◆ What to do:
Print every line below that comes at or after the line containing "-05-2022 à 17:56", exactly as written.

Records drawn from a dataset:
····················
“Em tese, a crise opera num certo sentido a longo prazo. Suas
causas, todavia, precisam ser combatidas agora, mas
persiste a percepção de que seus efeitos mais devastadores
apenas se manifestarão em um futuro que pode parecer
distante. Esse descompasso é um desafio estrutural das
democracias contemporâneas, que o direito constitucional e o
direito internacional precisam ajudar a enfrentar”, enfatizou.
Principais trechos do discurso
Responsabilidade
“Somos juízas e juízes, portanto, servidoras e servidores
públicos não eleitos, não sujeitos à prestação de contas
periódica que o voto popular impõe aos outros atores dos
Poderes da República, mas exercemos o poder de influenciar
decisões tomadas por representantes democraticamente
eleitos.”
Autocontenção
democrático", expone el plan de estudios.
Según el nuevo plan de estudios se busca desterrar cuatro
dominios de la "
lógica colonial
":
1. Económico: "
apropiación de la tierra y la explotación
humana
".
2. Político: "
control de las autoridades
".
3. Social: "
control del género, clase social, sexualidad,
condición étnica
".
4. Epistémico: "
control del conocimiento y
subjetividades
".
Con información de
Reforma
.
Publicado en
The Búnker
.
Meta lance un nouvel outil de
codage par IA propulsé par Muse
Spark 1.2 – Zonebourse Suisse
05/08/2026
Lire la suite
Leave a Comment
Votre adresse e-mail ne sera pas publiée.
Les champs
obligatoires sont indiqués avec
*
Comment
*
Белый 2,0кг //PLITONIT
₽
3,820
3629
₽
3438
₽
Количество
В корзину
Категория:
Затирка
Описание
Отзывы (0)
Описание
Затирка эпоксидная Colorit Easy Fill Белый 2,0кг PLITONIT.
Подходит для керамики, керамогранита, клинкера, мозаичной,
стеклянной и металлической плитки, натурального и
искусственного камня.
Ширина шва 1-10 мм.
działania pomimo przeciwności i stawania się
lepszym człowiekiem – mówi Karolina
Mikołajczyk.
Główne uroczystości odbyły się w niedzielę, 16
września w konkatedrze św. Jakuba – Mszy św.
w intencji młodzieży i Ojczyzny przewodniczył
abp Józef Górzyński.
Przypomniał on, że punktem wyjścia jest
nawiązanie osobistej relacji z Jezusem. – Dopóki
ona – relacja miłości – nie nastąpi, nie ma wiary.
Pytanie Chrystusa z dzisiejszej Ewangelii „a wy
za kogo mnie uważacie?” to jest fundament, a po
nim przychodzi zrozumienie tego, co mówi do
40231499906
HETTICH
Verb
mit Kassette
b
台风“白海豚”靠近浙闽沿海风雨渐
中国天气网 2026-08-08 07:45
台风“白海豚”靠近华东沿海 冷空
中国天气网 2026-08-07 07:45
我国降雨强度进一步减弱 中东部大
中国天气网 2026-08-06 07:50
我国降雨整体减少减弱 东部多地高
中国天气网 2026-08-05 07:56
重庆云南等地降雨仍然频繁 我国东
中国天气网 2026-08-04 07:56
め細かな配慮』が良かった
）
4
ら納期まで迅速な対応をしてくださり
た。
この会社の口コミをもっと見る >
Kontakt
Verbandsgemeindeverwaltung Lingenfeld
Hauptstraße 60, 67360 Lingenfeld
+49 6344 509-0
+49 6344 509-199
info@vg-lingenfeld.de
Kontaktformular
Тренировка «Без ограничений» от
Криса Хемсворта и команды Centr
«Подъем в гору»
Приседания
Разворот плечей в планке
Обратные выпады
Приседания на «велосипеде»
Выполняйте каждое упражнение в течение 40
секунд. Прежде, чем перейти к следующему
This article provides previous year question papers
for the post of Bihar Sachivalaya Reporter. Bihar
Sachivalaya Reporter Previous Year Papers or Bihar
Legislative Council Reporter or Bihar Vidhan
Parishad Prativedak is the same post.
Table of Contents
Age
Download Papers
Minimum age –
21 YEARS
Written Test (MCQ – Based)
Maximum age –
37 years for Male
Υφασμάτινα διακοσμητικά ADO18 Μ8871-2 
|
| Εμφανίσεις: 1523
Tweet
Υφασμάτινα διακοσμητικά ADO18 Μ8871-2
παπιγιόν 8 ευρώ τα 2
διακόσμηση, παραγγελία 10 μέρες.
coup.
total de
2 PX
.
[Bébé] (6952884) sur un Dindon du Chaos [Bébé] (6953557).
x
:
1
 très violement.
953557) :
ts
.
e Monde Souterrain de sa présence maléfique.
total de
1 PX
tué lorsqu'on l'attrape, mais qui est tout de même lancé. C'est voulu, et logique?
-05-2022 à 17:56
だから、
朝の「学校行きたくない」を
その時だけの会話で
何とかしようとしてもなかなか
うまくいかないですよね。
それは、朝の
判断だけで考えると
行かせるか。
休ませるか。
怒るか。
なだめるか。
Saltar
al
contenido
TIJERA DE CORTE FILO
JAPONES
····················
◆ Output of the task:
-05-2022 à 17:56
だから、
朝の「学校行きたくない」を
その時だけの会話で
何とかしようとしてもなかなか
うまくいかないですよね。
それは、朝の
判断だけで考えると
行かせるか。
休ませるか。
怒るか。
なだめるか。
Saltar
al
contenido
TIJERA DE CORTE FILO
JAPONES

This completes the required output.